关于数据框,有11个输入变量,都是dtype float64。有 2 个输出变量,quality (int) 和 cat_quality (string)(这是对质量的分类,只有两个可能的值:good / not_good)
有 1599 个观测值。
这是我的代码:
def split_input_output(X):
target = X[['cat_quality']]
X = X.drop(['quality','cat_quality'], axis=1) #quality is a non numerical variable
return X, target
X, y = split_input_output(df.copy())
lr = LogisticRegression()
cross_val_score(lr, X, y)
这是错误消息:
IndexErrorTraceback (most recent call last)
<ipython-input-107-f8517fdb5e22> in <module>()
8
9 lr = LogisticRegression()
---> 10 cross_val_score(lr, X, y)
11
12 #lr.fit(X, y)
C:\Users\user\Anaconda2\lib\site-packages\sklearn\model_selection\_validation.pyc in cross_val_score(estimator, X, y, groups, scoring, cv, n_jobs, verbose, fit_params, pre_dispatch)
319 n_jobs=n_jobs, verbose=verbose,
320 fit_params=fit_params,
--> 321 pre_dispatch=pre_dispatch)
322 return cv_results['test_score']
323
C:\Users\user\Anaconda2\lib\site-packages\sklearn\model_selection\_validation.pyc in cross_validate(estimator, X, y, groups, scoring, cv, n_jobs, verbose, fit_params, pre_dispatch, return_train_score)
193 fit_params, return_train_score=return_train_score,
194 return_times=True)
--> 195 for train, test in cv.split(X, y, groups))
196
197 if return_train_score:
C:\Users\user\Anaconda2\lib\site-packages\sklearn\externals\joblib\parallel.pyc in __call__(self, iterable)
777 # was dispatched. In particular this covers the edge
778 # case of Parallel used with an exhausted iterator.

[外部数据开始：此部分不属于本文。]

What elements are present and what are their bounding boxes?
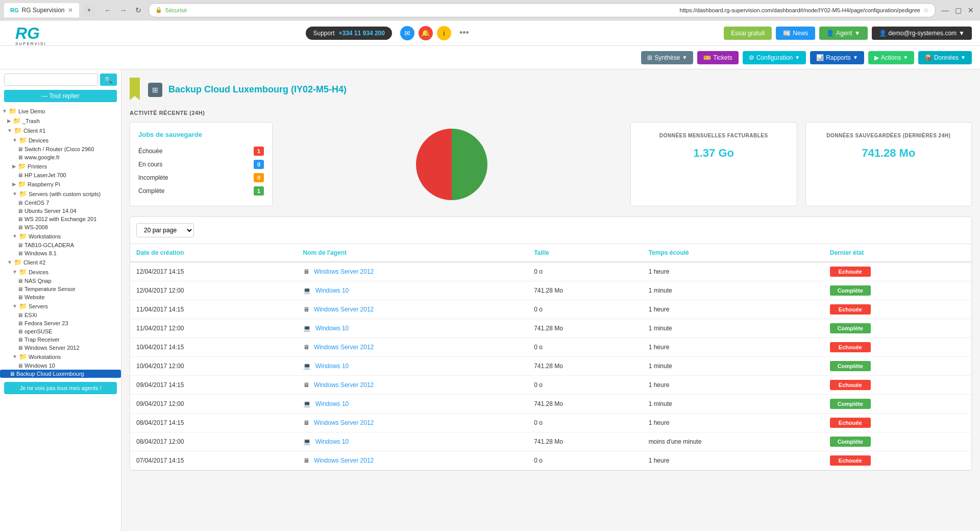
tab-title: RG Supervision [22, 7, 65, 14]
tab-close-icon[interactable]: ✕ [68, 7, 73, 14]
messages-icon-button[interactable]: ✉ [400, 26, 414, 40]
tree-item[interactable]: 🖥WS 2012 with Exchange 201 [0, 215, 121, 223]
tree-item[interactable]: 🖥CentOS 7 [0, 199, 121, 207]
per-page-select[interactable]: 20 par page 50 par page 100 par page [136, 223, 194, 237]
bookmark-star-icon[interactable]: ☆ [923, 7, 929, 14]
cell-status: Echouée [824, 376, 971, 395]
tree-item[interactable]: 🖥Website [0, 293, 121, 301]
tree-item[interactable]: 🖥Backup Cloud Luxembourg [0, 370, 121, 378]
tree-item[interactable]: ▶📁Printers [0, 161, 121, 171]
agent-button[interactable]: 👤 Agent ▼ [819, 27, 867, 40]
agent-link[interactable]: Windows 10 [315, 287, 349, 294]
status-button[interactable]: Complète [830, 399, 871, 409]
donnees-button[interactable]: 📦 Données ▼ [918, 51, 972, 64]
tree-label: Fedora Server 23 [24, 320, 68, 326]
agent-link[interactable]: Windows 10 [315, 400, 349, 407]
tree-item[interactable]: ▼📁Devices [0, 267, 121, 277]
tree-item[interactable]: ▼📁Workstations [0, 231, 121, 241]
new-tab-button[interactable]: + [83, 4, 95, 16]
cell-date: 07/04/2017 14:15 [130, 451, 297, 470]
status-button[interactable]: Complète [830, 285, 871, 296]
alert-icon-button[interactable]: 🔔 [419, 26, 433, 40]
configuration-button[interactable]: ⚙ Configuration ▼ [743, 51, 806, 64]
col-agent: Nom de l'agent [297, 244, 528, 262]
agent-link[interactable]: Windows 10 [315, 325, 349, 332]
status-button[interactable]: Complète [830, 323, 871, 333]
rapports-button[interactable]: 📊 Rapports ▼ [810, 51, 864, 64]
tree-item[interactable]: ▼📁Devices [0, 135, 121, 145]
more-options-icon[interactable]: ••• [459, 28, 469, 38]
tree-item[interactable]: 🖥openSUSE [0, 327, 121, 335]
agent-link[interactable]: Windows Server 2012 [314, 381, 374, 389]
tree-item[interactable]: 🖥Switch / Router (Cisco 2960 [0, 145, 121, 153]
agent-link[interactable]: Windows 10 [315, 438, 349, 445]
agent-link[interactable]: Windows Server 2012 [314, 306, 374, 313]
status-button[interactable]: Echouée [830, 304, 871, 315]
status-button[interactable]: Echouée [830, 380, 871, 390]
tree-item[interactable]: ▶📁Raspberry Pi [0, 179, 121, 189]
agent-icon: 👤 [826, 30, 834, 37]
rapports-label: Rapports [826, 54, 851, 61]
agent-link[interactable]: Windows Server 2012 [314, 419, 374, 426]
folder-icon: 📁 [9, 107, 17, 115]
back-button[interactable]: ← [102, 5, 115, 15]
status-button[interactable]: Echouée [830, 267, 871, 277]
agent-link[interactable]: Windows 10 [315, 363, 349, 370]
table-row: 08/04/2017 14:15 🖥 Windows Server 2012 0… [130, 414, 971, 432]
tab-favicon: RG [10, 7, 19, 13]
tree-item[interactable]: 🖥HP LaserJet 700 [0, 171, 121, 179]
support-phone: +334 11 934 200 [338, 30, 384, 37]
tree-item[interactable]: 🖥Windows Server 2012 [0, 344, 121, 352]
tree-item[interactable]: ▼📁Servers (with custom scripts) [0, 189, 121, 199]
cell-date: 12/04/2017 14:15 [130, 262, 297, 281]
address-bar[interactable]: 🔒 Sécurisé https://dashboard.rg-supervis… [149, 3, 936, 17]
tree-item[interactable]: 🖥NAS Qnap [0, 277, 121, 285]
status-button[interactable]: Complète [830, 437, 871, 447]
actions-button[interactable]: ▶ Actions ▼ [868, 51, 914, 64]
grid-view-button[interactable]: ⊞ [148, 83, 162, 97]
tree-item[interactable]: 🖥WS-2008 [0, 223, 121, 231]
synthese-button[interactable]: ⊞ Synthèse ▼ [641, 51, 693, 64]
essai-button[interactable]: Essai gratuit [724, 27, 772, 40]
agent-visibility-button[interactable]: Je ne vois pas tous mes agents ! [4, 382, 117, 394]
status-button[interactable]: Echouée [830, 342, 871, 352]
forward-button[interactable]: → [117, 5, 130, 15]
tree-item[interactable]: ▼📁Servers [0, 301, 121, 311]
tree-label: www.google.fr [24, 154, 60, 160]
tree-item[interactable]: 🖥Trap Receiver [0, 335, 121, 344]
tree-item[interactable]: 🖥Windows 8.1 [0, 249, 121, 257]
tree-item[interactable]: 🖥Fedora Server 23 [0, 319, 121, 327]
folder-icon: 📁 [13, 117, 21, 125]
search-input[interactable] [4, 74, 98, 86]
agent-link[interactable]: Windows Server 2012 [314, 268, 374, 275]
user-menu-button[interactable]: 👤 demo@rg-systemes.com ▼ [872, 27, 972, 40]
tree-item[interactable]: 🖥TAB10-GCLADERA [0, 241, 121, 249]
tree-item[interactable]: ▼📁Workstations [0, 352, 121, 361]
tree-item[interactable]: 🖥Ubuntu Server 14.04 [0, 207, 121, 215]
tree-item[interactable]: 🖥ESXi [0, 311, 121, 319]
status-button[interactable]: Echouée [830, 418, 871, 428]
tree-item[interactable]: 🖥Temperature Sensor [0, 285, 121, 293]
actions-icon: ▶ [874, 54, 879, 61]
tree-item[interactable]: ▼📁Client #1 [0, 126, 121, 135]
close-button[interactable]: ✕ [966, 6, 976, 14]
reload-button[interactable]: ↻ [132, 5, 144, 15]
info-icon-button[interactable]: i [437, 26, 451, 40]
tickets-button[interactable]: 🎫 Tickets [697, 51, 739, 64]
tree-item[interactable]: 🖥Windows 10 [0, 361, 121, 370]
news-button[interactable]: 📰 News [776, 27, 815, 40]
tree-item[interactable]: ▶📁_Trash [0, 116, 121, 126]
tree-item[interactable]: ▼📁Live Demo [0, 106, 121, 116]
search-button[interactable]: 🔍 [100, 74, 117, 86]
agent-link[interactable]: Windows Server 2012 [314, 457, 374, 464]
agent-link[interactable]: Windows Server 2012 [314, 344, 374, 351]
tree-item[interactable]: 🖥www.google.fr [0, 153, 121, 161]
minimize-button[interactable]: — [940, 6, 951, 14]
tout-replier-button[interactable]: — Tout replier [4, 90, 117, 102]
table-row: 09/04/2017 12:00 💻 Windows 10 741.28 Mo … [130, 395, 971, 414]
status-button[interactable]: Complète [830, 361, 871, 371]
browser-tab[interactable]: RG RG Supervision ✕ [4, 3, 79, 17]
status-button[interactable]: Echouée [830, 455, 871, 466]
maximize-button[interactable]: ▢ [953, 6, 964, 14]
tree-item[interactable]: ▼📁Client #2 [0, 257, 121, 267]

--> 779 while self.dispatch_one_batch(iterator):
780 self._iterating = True
781 else:
C:\Users\user\Anaconda2\lib\site-packages\sklearn\externals\joblib\parallel.pyc in dispatch_one_batch(self, iterator)
618
619 with self._lock:
--> 620 tasks = BatchedCalls(itertools.islice(iterator, batch_size))
621 if len(tasks) == 0:
622 # No more tasks available in the iterator: tell caller to stop.
C:\Users\user\Anaconda2\lib\site-packages\sklearn\externals\joblib\parallel.pyc in __init__(self, iterator_slice)
125
126 def __init__(self, iterator_slice):
--> 127 self.items = list(iterator_slice)
128 self._size = len(self.items)
129
C:\Users\user\Anaconda2\lib\site-packages\sklearn\model_selection\_validation.pyc in <genexpr>(***failed resolving arguments***)
189 pre_dispatch=pre_dispatch)
190 scores = parallel(
--> 191 delayed(_fit_and_score)(
192 clone(estimator), X, y, scorers, train, test, verbose, None,
193 fit_params, return_train_score=return_train_score,
C:\Users\user\Anaconda2\lib\site-packages\sklearn\model_selection\_split.pyc in split(self, X, y, groups)
330 n_samples))
331
--> 332 for train, test in super(_BaseKFold, self).split(X, y, groups):
333 yield train, test
334
C:\Users\user\Anaconda2\lib\site-packages\sklearn\model_selection\_split.pyc in split(self, X, y, groups)
93 X, y, groups = indexable(X, y, groups)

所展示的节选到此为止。